Current Population Survey is a statistical survey that is jointly sponsored by the U.S. Bureau of Labor Statistics (BLS) and the U.S. Census Bureau (Census) on a monthly basis. It is the primary source for U.S. labor force statistics. The survey includes a representative sample of about 60,000 homes and focuses on those individuals who are 15 years and older to make an inferential assumption about the U.S. population as a whole. They're even referenced by market research.

Key Takeaways

  • The Current Population Survey (CPS) is a monthly survey of households conducted by the U.S. Census regarding employment.
  • The CPS is used to produce monthly statistics on workforce participation, employment, and unemployment that are closely watched by business, investors, and policy makers.
  • CPS data is broken down into a wide range of demographic and employment categories, and also includes various supplemental data on additional categories and characteristics of households and the labor force.

Understanding the Current Population Survey

The Current Population Survey (CPS) seeks to determine the demographic characteristics and employment status of all individuals of a household who are of working age. It is also known as the household survey (as opposed to the Current Employment Statistics survey, which is known as the establishment survey). Information from the CPS is used to estimate the unemployment rate for the U.S. and subregions, and for various demographic groups. 

The survey is the most frequent and accurate of its kind. The CPS has one of the highest response rates among government household surveys, averaging around 90%. This rate is calculated after excluding those housing units that are either unoccupied (i.e., vacant or under construction) or occupied solely by persons not eligible for interview. These units make up approximately 18% of the total sample.

The CPS presents data on employment broken down by age, sex, race, Hispanic origin, marital status, family relationship, veteran status, occupation, industry, and class of worker; hours of work, full- or part-time status, and reasons for working part-time; unemployment by occupation, industry, class of worker of last job, duration of unemployment, reason for unemployment, and methods used to find employment; and earnings by detailed demographic group, occupation, education, union affiliation, and full- and part-time employment status. 

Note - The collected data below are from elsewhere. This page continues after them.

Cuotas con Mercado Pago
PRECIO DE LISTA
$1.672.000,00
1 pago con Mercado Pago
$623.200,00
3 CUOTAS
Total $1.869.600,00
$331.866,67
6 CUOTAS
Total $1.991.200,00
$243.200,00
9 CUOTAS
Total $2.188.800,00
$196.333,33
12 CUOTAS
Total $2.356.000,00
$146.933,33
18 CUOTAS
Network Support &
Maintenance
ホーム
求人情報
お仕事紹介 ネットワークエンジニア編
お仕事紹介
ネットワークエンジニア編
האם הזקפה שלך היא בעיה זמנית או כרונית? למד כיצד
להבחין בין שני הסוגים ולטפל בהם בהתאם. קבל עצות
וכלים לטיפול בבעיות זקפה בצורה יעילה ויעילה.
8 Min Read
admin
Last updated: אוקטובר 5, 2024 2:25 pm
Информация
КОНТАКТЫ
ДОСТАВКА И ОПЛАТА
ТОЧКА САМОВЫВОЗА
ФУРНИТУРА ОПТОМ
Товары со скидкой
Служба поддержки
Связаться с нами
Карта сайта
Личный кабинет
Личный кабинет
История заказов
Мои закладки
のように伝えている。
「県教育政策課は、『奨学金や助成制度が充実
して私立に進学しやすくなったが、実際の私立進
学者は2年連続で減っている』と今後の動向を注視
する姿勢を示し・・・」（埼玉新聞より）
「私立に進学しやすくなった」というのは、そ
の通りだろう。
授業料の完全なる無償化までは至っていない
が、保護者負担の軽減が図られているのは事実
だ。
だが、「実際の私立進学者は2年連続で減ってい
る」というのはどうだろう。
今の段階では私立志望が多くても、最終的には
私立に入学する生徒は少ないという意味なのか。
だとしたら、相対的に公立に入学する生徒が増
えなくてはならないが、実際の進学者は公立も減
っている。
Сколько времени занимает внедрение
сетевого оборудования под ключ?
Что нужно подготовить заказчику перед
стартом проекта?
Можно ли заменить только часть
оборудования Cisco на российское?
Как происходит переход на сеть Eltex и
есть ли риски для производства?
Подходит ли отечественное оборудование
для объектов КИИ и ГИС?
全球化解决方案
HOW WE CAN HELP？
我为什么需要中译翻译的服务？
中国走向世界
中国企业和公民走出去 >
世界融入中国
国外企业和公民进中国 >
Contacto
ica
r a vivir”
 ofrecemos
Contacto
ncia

The BLS uses the data from the CPS and the CES to publish various statistics that reflect labor force participation and utilization. This data is published in the BLS’s monthly Employment Situation release on the first Friday of each month. This includes the month U-3 unemployment rate, also known as headline unemployment. Businesses, investors, and policy makers watch these statistics closely to judge the strength and near-term prospects of the economy. Unemployment is a key indicator of economic performance and high, persistent unemployment can signal severe distress for the economy and society as a whole. 

How the Survey Works

The CPS is administered by the Census during the calendar week containing the 19th of each month. Survey questions refer to the week that contains the 12th of each month. Phone and in-person interviews are conducted for a rotating sample of about 60,000 households. Households are resurveyed for four consecutive months, left out for eight months, then surveyed for another four months. 

Every year in the March survey, the Census includes additional supplemental questions concerning family characteristics, household composition, marital status, education attainment, health insurance coverage, foreign-born population, previous year’s income from all sources, work experience, receipt of non-cash benefit, poverty, program participation, and geographic mobility. Additional supplemental questions are added on a regular or occasional basis throughout the year for various research purposes sponsored by the BLS, the Census, or other government agencies.